エメット・レンシンさんの著作「On Goin Insane in America」

 訴えているのは、統合失調感情障害の文筆家、エメット・レンシンさんです。
 10代で発症、妄想にかられて自傷行為や暴力行為を起こし、退学して何度も警察の世話になったけれど、いまは向精神薬で安定した日々を送っている。
 そういう自分はラッキーだといいます。
 大部分の精神障害者は、自分ほどラッキーではない。薬が効かなかったり社会経済的に恵まれなかったりで、ホームレスになり自殺したりするものも多い。

 ラッキーでない精神障害者のひとり、ジョーダン・ニーリーさんが去年5月、ニューヨークの地下鉄で殺害されました。
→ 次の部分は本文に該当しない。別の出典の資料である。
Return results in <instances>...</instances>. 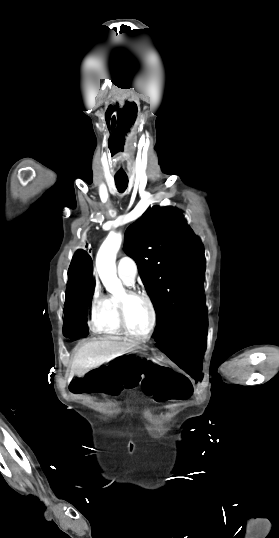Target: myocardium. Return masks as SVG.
<instances>
[{"label":"myocardium","instance_id":"obj_1","mask_svg":"<svg viewBox=\"0 0 279 538\" xmlns=\"http://www.w3.org/2000/svg\"><path fill=\"white\" fill-rule=\"evenodd\" d=\"M106 226L107 225H105V227ZM133 299L144 300L147 303L151 312L150 326L148 330L143 334H136L132 332L127 324L126 308H127L128 303ZM117 315H118L120 326L123 329L124 333L128 335L129 337L138 341H145L149 339L154 333L157 326V311H156L155 304L152 298L146 292H143L140 290H135V289H130V288L124 290V292L118 298Z\"/></svg>","mask_w":279,"mask_h":538}]
</instances>
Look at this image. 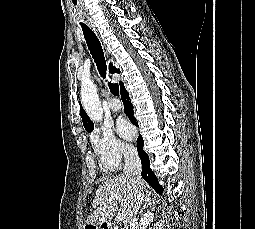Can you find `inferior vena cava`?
<instances>
[{
  "instance_id": "obj_1",
  "label": "inferior vena cava",
  "mask_w": 255,
  "mask_h": 229,
  "mask_svg": "<svg viewBox=\"0 0 255 229\" xmlns=\"http://www.w3.org/2000/svg\"><path fill=\"white\" fill-rule=\"evenodd\" d=\"M124 169L123 173L132 182L136 183V179L141 174L142 165L141 160L139 158L137 149L132 146H128L124 150ZM138 192V190H136ZM144 200V196L138 192V195L136 197V203L133 208L132 212V218L130 221V224H134L136 221V214L138 210L140 209V206Z\"/></svg>"
}]
</instances>
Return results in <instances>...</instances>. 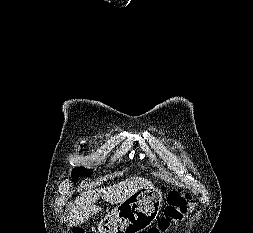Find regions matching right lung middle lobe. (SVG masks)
Returning <instances> with one entry per match:
<instances>
[{
	"mask_svg": "<svg viewBox=\"0 0 253 233\" xmlns=\"http://www.w3.org/2000/svg\"><path fill=\"white\" fill-rule=\"evenodd\" d=\"M92 174V170L86 169L84 167H76L73 169L72 178H78L80 176H90Z\"/></svg>",
	"mask_w": 253,
	"mask_h": 233,
	"instance_id": "obj_1",
	"label": "right lung middle lobe"
}]
</instances>
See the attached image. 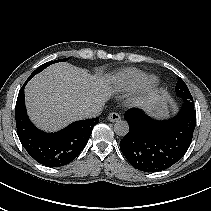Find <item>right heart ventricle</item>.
Instances as JSON below:
<instances>
[{
  "instance_id": "obj_1",
  "label": "right heart ventricle",
  "mask_w": 211,
  "mask_h": 211,
  "mask_svg": "<svg viewBox=\"0 0 211 211\" xmlns=\"http://www.w3.org/2000/svg\"><path fill=\"white\" fill-rule=\"evenodd\" d=\"M145 73L135 68H129L120 72L115 78V84L121 91L129 92L140 86Z\"/></svg>"
}]
</instances>
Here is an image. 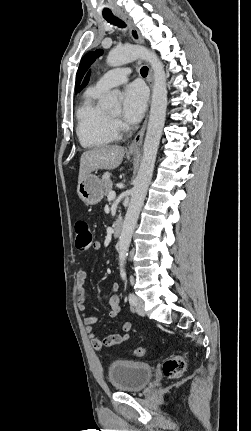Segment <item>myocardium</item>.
I'll list each match as a JSON object with an SVG mask.
<instances>
[{
	"mask_svg": "<svg viewBox=\"0 0 251 431\" xmlns=\"http://www.w3.org/2000/svg\"><path fill=\"white\" fill-rule=\"evenodd\" d=\"M109 117H110V119H111L114 123H116V122H117V116H112V115H110V114H109Z\"/></svg>",
	"mask_w": 251,
	"mask_h": 431,
	"instance_id": "obj_1",
	"label": "myocardium"
}]
</instances>
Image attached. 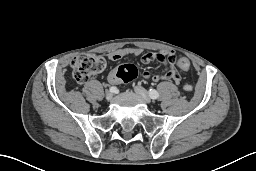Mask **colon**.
<instances>
[{"label":"colon","instance_id":"1","mask_svg":"<svg viewBox=\"0 0 256 171\" xmlns=\"http://www.w3.org/2000/svg\"><path fill=\"white\" fill-rule=\"evenodd\" d=\"M175 62L183 69L187 70L190 61L186 57H177ZM105 60L103 57L93 54H81L74 57L71 61L72 77L75 83L81 84L88 80L90 75L99 73L105 68ZM117 77L124 83L135 80L139 75V70L134 64H123L116 70ZM184 92L192 91V86L188 83L182 86Z\"/></svg>","mask_w":256,"mask_h":171}]
</instances>
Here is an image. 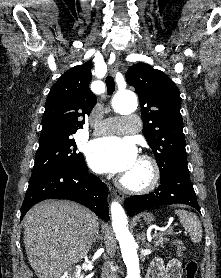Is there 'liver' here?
<instances>
[{
  "mask_svg": "<svg viewBox=\"0 0 221 278\" xmlns=\"http://www.w3.org/2000/svg\"><path fill=\"white\" fill-rule=\"evenodd\" d=\"M24 244L38 278H59L91 249L99 228L96 215L66 200H47L24 217Z\"/></svg>",
  "mask_w": 221,
  "mask_h": 278,
  "instance_id": "liver-1",
  "label": "liver"
}]
</instances>
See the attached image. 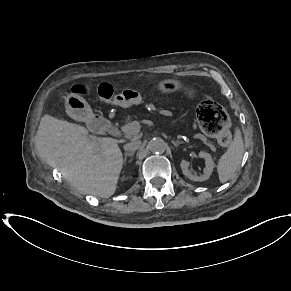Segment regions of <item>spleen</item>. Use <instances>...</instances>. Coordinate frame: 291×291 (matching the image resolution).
Masks as SVG:
<instances>
[{"instance_id":"obj_1","label":"spleen","mask_w":291,"mask_h":291,"mask_svg":"<svg viewBox=\"0 0 291 291\" xmlns=\"http://www.w3.org/2000/svg\"><path fill=\"white\" fill-rule=\"evenodd\" d=\"M244 154V143L239 128L235 129L234 139L226 152L221 156L217 165L219 180L227 182L238 169Z\"/></svg>"}]
</instances>
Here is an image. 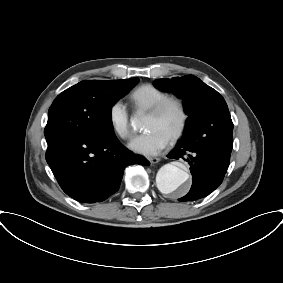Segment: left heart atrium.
<instances>
[{
    "mask_svg": "<svg viewBox=\"0 0 283 283\" xmlns=\"http://www.w3.org/2000/svg\"><path fill=\"white\" fill-rule=\"evenodd\" d=\"M168 143V138L156 130H148L131 140L129 148L143 155H156Z\"/></svg>",
    "mask_w": 283,
    "mask_h": 283,
    "instance_id": "obj_1",
    "label": "left heart atrium"
}]
</instances>
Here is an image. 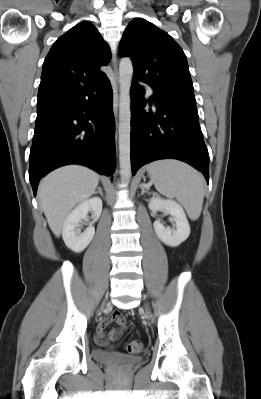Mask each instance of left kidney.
<instances>
[{
  "label": "left kidney",
  "instance_id": "left-kidney-1",
  "mask_svg": "<svg viewBox=\"0 0 261 399\" xmlns=\"http://www.w3.org/2000/svg\"><path fill=\"white\" fill-rule=\"evenodd\" d=\"M148 206L152 211L170 214L175 222L176 229L165 227L159 220L153 223L156 235L165 245L177 247L189 237L190 225L180 204L172 199L152 197Z\"/></svg>",
  "mask_w": 261,
  "mask_h": 399
}]
</instances>
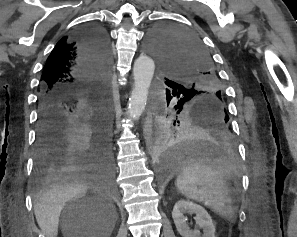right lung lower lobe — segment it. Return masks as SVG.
Returning a JSON list of instances; mask_svg holds the SVG:
<instances>
[{"mask_svg": "<svg viewBox=\"0 0 297 237\" xmlns=\"http://www.w3.org/2000/svg\"><path fill=\"white\" fill-rule=\"evenodd\" d=\"M81 71L92 79V88L77 99L60 90L41 93L38 105L35 176L50 179L71 173L110 176L114 158L107 129L106 76L110 43L99 25L77 32Z\"/></svg>", "mask_w": 297, "mask_h": 237, "instance_id": "98d812e1", "label": "right lung lower lobe"}]
</instances>
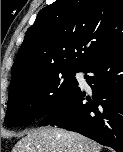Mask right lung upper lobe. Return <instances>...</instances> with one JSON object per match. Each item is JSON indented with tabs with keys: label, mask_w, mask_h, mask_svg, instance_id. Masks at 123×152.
Returning a JSON list of instances; mask_svg holds the SVG:
<instances>
[{
	"label": "right lung upper lobe",
	"mask_w": 123,
	"mask_h": 152,
	"mask_svg": "<svg viewBox=\"0 0 123 152\" xmlns=\"http://www.w3.org/2000/svg\"><path fill=\"white\" fill-rule=\"evenodd\" d=\"M123 41V0H56L43 8L17 53L10 89L59 69H84Z\"/></svg>",
	"instance_id": "1"
}]
</instances>
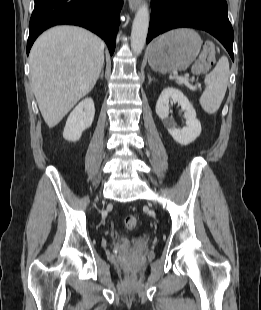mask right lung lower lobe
<instances>
[{
	"label": "right lung lower lobe",
	"mask_w": 261,
	"mask_h": 310,
	"mask_svg": "<svg viewBox=\"0 0 261 310\" xmlns=\"http://www.w3.org/2000/svg\"><path fill=\"white\" fill-rule=\"evenodd\" d=\"M122 3V0H35L27 54L39 34L58 24H73L91 30L104 39L113 54Z\"/></svg>",
	"instance_id": "98d812e1"
}]
</instances>
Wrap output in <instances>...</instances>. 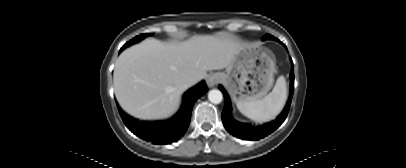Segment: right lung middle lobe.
I'll use <instances>...</instances> for the list:
<instances>
[{
    "label": "right lung middle lobe",
    "mask_w": 406,
    "mask_h": 168,
    "mask_svg": "<svg viewBox=\"0 0 406 168\" xmlns=\"http://www.w3.org/2000/svg\"><path fill=\"white\" fill-rule=\"evenodd\" d=\"M150 35H151L150 33H146V34H141V35H139V36H136L135 38H133L132 40H130L129 42H127V43L123 46V48H125V47H127L128 45H131V44H133V43H136V42H138V41L142 40L143 38H145V37H147V36H150Z\"/></svg>",
    "instance_id": "right-lung-middle-lobe-1"
}]
</instances>
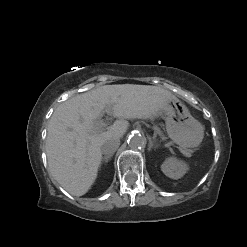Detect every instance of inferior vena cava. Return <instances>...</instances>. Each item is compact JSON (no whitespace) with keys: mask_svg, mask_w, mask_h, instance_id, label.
I'll return each mask as SVG.
<instances>
[{"mask_svg":"<svg viewBox=\"0 0 247 247\" xmlns=\"http://www.w3.org/2000/svg\"><path fill=\"white\" fill-rule=\"evenodd\" d=\"M120 145V139L109 138L105 140L101 146V151L103 154L109 156L113 155Z\"/></svg>","mask_w":247,"mask_h":247,"instance_id":"1","label":"inferior vena cava"}]
</instances>
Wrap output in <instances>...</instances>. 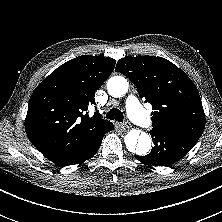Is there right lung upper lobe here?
<instances>
[{
	"instance_id": "cb5924a9",
	"label": "right lung upper lobe",
	"mask_w": 222,
	"mask_h": 222,
	"mask_svg": "<svg viewBox=\"0 0 222 222\" xmlns=\"http://www.w3.org/2000/svg\"><path fill=\"white\" fill-rule=\"evenodd\" d=\"M116 61L79 56L55 69L34 90L25 119L32 144L49 160L64 158L87 147L111 122L89 117L95 91L112 73Z\"/></svg>"
}]
</instances>
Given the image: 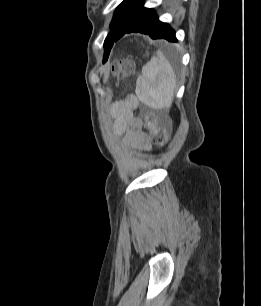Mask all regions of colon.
Returning a JSON list of instances; mask_svg holds the SVG:
<instances>
[{
  "label": "colon",
  "mask_w": 261,
  "mask_h": 306,
  "mask_svg": "<svg viewBox=\"0 0 261 306\" xmlns=\"http://www.w3.org/2000/svg\"><path fill=\"white\" fill-rule=\"evenodd\" d=\"M131 70H132V65L129 62L120 63L119 71L121 73L127 74L130 73ZM153 140L158 144H162L165 140V131L156 129L154 131Z\"/></svg>",
  "instance_id": "colon-1"
}]
</instances>
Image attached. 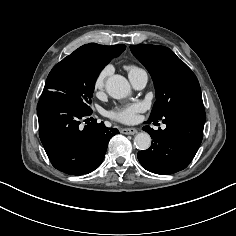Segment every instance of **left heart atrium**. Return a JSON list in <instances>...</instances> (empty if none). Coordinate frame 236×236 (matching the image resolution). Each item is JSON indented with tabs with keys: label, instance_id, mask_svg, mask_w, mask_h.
<instances>
[{
	"label": "left heart atrium",
	"instance_id": "1",
	"mask_svg": "<svg viewBox=\"0 0 236 236\" xmlns=\"http://www.w3.org/2000/svg\"><path fill=\"white\" fill-rule=\"evenodd\" d=\"M145 106L142 102H135L128 105H119L114 107L109 116L112 119L123 123H133L137 120L138 114L144 110Z\"/></svg>",
	"mask_w": 236,
	"mask_h": 236
}]
</instances>
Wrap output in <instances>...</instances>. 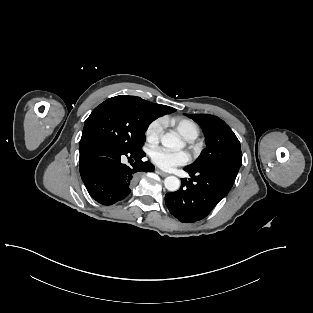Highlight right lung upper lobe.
Wrapping results in <instances>:
<instances>
[{"mask_svg":"<svg viewBox=\"0 0 313 313\" xmlns=\"http://www.w3.org/2000/svg\"><path fill=\"white\" fill-rule=\"evenodd\" d=\"M129 97H131L132 99L137 100L139 102L145 103L149 107V109L157 116V118L160 116H163L165 114H169V113L176 111V109H174L172 107L150 103L146 100L141 99L140 97H134V96H129Z\"/></svg>","mask_w":313,"mask_h":313,"instance_id":"right-lung-upper-lobe-1","label":"right lung upper lobe"}]
</instances>
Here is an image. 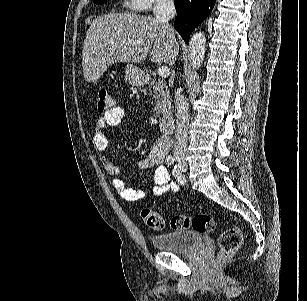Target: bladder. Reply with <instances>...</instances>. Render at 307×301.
<instances>
[{"mask_svg": "<svg viewBox=\"0 0 307 301\" xmlns=\"http://www.w3.org/2000/svg\"><path fill=\"white\" fill-rule=\"evenodd\" d=\"M152 242L158 251L177 253L191 251L203 242V238L198 232L178 230L164 235H153Z\"/></svg>", "mask_w": 307, "mask_h": 301, "instance_id": "bladder-1", "label": "bladder"}]
</instances>
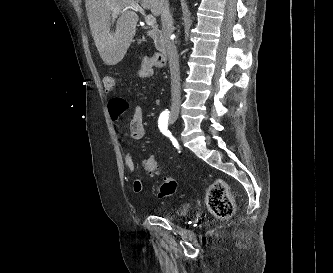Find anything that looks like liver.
Wrapping results in <instances>:
<instances>
[{
    "label": "liver",
    "instance_id": "6515ba94",
    "mask_svg": "<svg viewBox=\"0 0 333 273\" xmlns=\"http://www.w3.org/2000/svg\"><path fill=\"white\" fill-rule=\"evenodd\" d=\"M129 2L140 3L154 16H159L160 0H86L91 33L101 59L106 65H116L125 56L136 31L138 15L126 8ZM116 7H124L113 13ZM118 17L115 32H111V17Z\"/></svg>",
    "mask_w": 333,
    "mask_h": 273
}]
</instances>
車内で騒いだためにほかの乗客に取り押さえられ、死亡したのです。加害者の裁判がはじまり、ふたたび事件が注目されている。

 レンシンさんはこの事件をふりかえりました。
 殺害されたニーリーさんは、地下鉄の事件以前に暴力行為で刑務所に入っています。収監中の15か月は、きちんと治療を受け服薬もする模範的な精神科の患者だった。ところが刑務所を出てからは治療プログラムもなく、支援者もいない。2週間でもとのホームレス状態にもどり、病状が悪化したのでしょう、地下鉄で騒ぎ殺害されてしまった。
 刑務所の外にも刑務所とおなじような支援があれば、ニーリーさんは悪化しなかったかもしれない。地下鉄の事件にも巻き込まれなかったのではないか。

 裁判は、事件の責任を問います。けれど事件の背後にあって真に問われるのは、まぎれもなく社会と精神障害者のかかわり方だとレンシンさんはいいます。
「われわれは狂気の問題を解決しなかった。個人の主権と社会の秩序を両立させることができなかったからだ」
 人は精神障害者をふくめて誰も、自分がそうありたいように生きる権利がある。一方、人は誰からもおびやかされずに生きる権利がある。その両立をはかるためには、精神保健への思いきった投資と政治的な意志が必要だ。それがないかぎり、悲劇はくり返される。

 あたりまえの主張ですが、それを精神障害の当事者が唱えているところに意味があります。日本でももっと、当事者が発言してほしいと願っています。